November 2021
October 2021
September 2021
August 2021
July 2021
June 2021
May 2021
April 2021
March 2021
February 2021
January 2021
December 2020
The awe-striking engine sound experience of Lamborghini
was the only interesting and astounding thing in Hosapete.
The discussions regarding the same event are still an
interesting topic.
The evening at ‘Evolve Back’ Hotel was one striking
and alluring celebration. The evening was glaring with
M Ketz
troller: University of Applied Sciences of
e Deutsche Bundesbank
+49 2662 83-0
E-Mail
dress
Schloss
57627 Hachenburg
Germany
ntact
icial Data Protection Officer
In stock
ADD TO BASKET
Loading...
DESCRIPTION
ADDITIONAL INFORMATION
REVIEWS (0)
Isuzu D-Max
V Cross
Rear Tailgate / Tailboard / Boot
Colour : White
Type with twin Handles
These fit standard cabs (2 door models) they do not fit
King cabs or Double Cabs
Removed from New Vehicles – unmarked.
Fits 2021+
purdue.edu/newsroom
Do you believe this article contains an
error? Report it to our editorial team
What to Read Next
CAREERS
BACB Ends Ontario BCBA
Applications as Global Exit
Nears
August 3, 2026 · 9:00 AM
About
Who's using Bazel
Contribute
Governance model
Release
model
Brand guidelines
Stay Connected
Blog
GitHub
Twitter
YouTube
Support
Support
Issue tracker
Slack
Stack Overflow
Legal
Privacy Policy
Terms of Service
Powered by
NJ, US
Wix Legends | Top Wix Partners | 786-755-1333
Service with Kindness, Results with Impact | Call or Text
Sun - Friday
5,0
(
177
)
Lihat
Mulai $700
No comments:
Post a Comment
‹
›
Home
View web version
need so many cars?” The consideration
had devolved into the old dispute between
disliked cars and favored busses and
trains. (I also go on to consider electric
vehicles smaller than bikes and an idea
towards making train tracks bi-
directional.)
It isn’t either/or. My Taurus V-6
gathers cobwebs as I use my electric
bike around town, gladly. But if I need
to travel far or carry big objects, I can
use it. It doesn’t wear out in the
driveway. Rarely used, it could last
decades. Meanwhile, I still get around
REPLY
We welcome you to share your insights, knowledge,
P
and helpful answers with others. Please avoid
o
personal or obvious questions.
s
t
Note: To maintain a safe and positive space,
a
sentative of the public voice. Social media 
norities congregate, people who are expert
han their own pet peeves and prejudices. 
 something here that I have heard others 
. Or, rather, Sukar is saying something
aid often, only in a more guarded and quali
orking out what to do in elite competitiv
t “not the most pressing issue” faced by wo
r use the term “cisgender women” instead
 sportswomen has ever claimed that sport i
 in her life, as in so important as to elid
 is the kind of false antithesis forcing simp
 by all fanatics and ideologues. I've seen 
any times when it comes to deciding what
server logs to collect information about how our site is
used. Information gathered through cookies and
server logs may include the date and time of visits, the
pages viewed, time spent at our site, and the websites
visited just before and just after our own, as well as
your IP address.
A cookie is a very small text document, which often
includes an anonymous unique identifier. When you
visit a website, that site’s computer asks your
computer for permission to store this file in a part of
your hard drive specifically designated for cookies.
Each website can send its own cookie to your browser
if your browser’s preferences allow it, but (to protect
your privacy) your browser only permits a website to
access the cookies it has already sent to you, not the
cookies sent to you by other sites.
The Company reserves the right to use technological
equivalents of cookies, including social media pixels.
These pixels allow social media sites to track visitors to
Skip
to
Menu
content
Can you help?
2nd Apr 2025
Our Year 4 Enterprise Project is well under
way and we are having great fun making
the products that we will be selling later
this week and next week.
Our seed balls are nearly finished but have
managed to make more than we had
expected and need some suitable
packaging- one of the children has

====

▶ _TASK TO CARRY OUT_
Return the entries above exactly as they appear.

▶ _TASK OUTPUT_
November 2021
October 2021
September 2021
August 2021
July 2021
June 2021
May 2021
April 2021
March 2021
February 2021
January 2021
December 2020
The awe-striking engine sound experience of Lamborghini
was the only interesting and astounding thing in Hosapete.
The discussions regarding the same event are still an
interesting topic.
The evening at ‘Evolve Back’ Hotel was one striking
and alluring celebration. The evening was glaring with
M Ketz
troller: University of Applied Sciences of
e Deutsche Bundesbank
+49 2662 83-0
E-Mail
dress
Schloss
57627 Hachenburg
Germany
ntact
icial Data Protection Officer
In stock
ADD TO BASKET
Loading...
DESCRIPTION
ADDITIONAL INFORMATION
REVIEWS (0)
Isuzu D-Max
V Cross
Rear Tailgate / Tailboard / Boot
Colour : White
Type with twin Handles
These fit standard cabs (2 door models) they do not fit
King cabs or Double Cabs
Removed from New Vehicles – unmarked.
Fits 2021+
purdue.edu/newsroom
Do you believe this article contains an
error? Report it to our editorial team
What to Read Next
CAREERS
BACB Ends Ontario BCBA
Applications as Global Exit
Nears
August 3, 2026 · 9:00 AM
About
Who's using Bazel
Contribute
Governance model
Release
model
Brand guidelines
Stay Connected
Blog
GitHub
Twitter
YouTube
Support
Support
Issue tracker
Slack
Stack Overflow
Legal
Privacy Policy
Terms of Service
Powered by
NJ, US
Wix Legends | Top Wix Partners | 786-755-1333
Service with Kindness, Results with Impact | Call or Text
Sun - Friday
5,0
(
177
)
Lihat
Mulai $700
No comments:
Post a Comment
‹
›
Home
View web version
need so many cars?” The consideration
had devolved into the old dispute between
disliked cars and favored busses and
trains. (I also go on to consider electric
vehicles smaller than bikes and an idea
towards making train tracks bi-
directional.)
It isn’t either/or. My Taurus V-6
gathers cobwebs as I use my electric
bike around town, gladly. But if I need
to travel far or carry big objects, I can
use it. It doesn’t wear out in the
driveway. Rarely used, it could last
decades. Meanwhile, I still get around
REPLY
We welcome you to share your insights, knowledge,
P
and helpful answers with others. Please avoid
o
personal or obvious questions.
s
t
Note: To maintain a safe and positive space,
a
sentative of the public voice. Social media 
norities congregate, people who are expert
han their own pet peeves and prejudices. 
 something here that I have heard others 
. Or, rather, Sukar is saying something
aid often, only in a more guarded and quali
orking out what to do in elite competitiv
t “not the most pressing issue” faced by wo
r use the term “cisgender women” instead
 sportswomen has ever claimed that sport i
 in her life, as in so important as to elid
 is the kind of false antithesis forcing simp
 by all fanatics and ideologues. I've seen 
any times when it comes to deciding what
server logs to collect information about how our site is
used. Information gathered through cookies and
server logs may include the date and time of visits, the
pages viewed, time spent at our site, and the websites
visited just before and just after our own, as well as
your IP address.
A cookie is a very small text document, which often
includes an anonymous unique identifier. When you
visit a website, that site’s computer asks your
computer for permission to store this file in a part of
your hard drive specifically designated for cookies.
Each website can send its own cookie to your browser
if your browser’s preferences allow it, but (to protect
your privacy) your browser only permits a website to
access the cookies it has already sent to you, not the
cookies sent to you by other sites.
The Company reserves the right to use technological
equivalents of cookies, including social media pixels.
These pixels allow social media sites to track visitors to
Skip
to
Menu
content
Can you help?
2nd Apr 2025
Our Year 4 Enterprise Project is well under
way and we are having great fun making
the products that we will be selling later
this week and next week.
Our seed balls are nearly finished but have
managed to make more than we had
expected and need some suitable
packaging- one of the children has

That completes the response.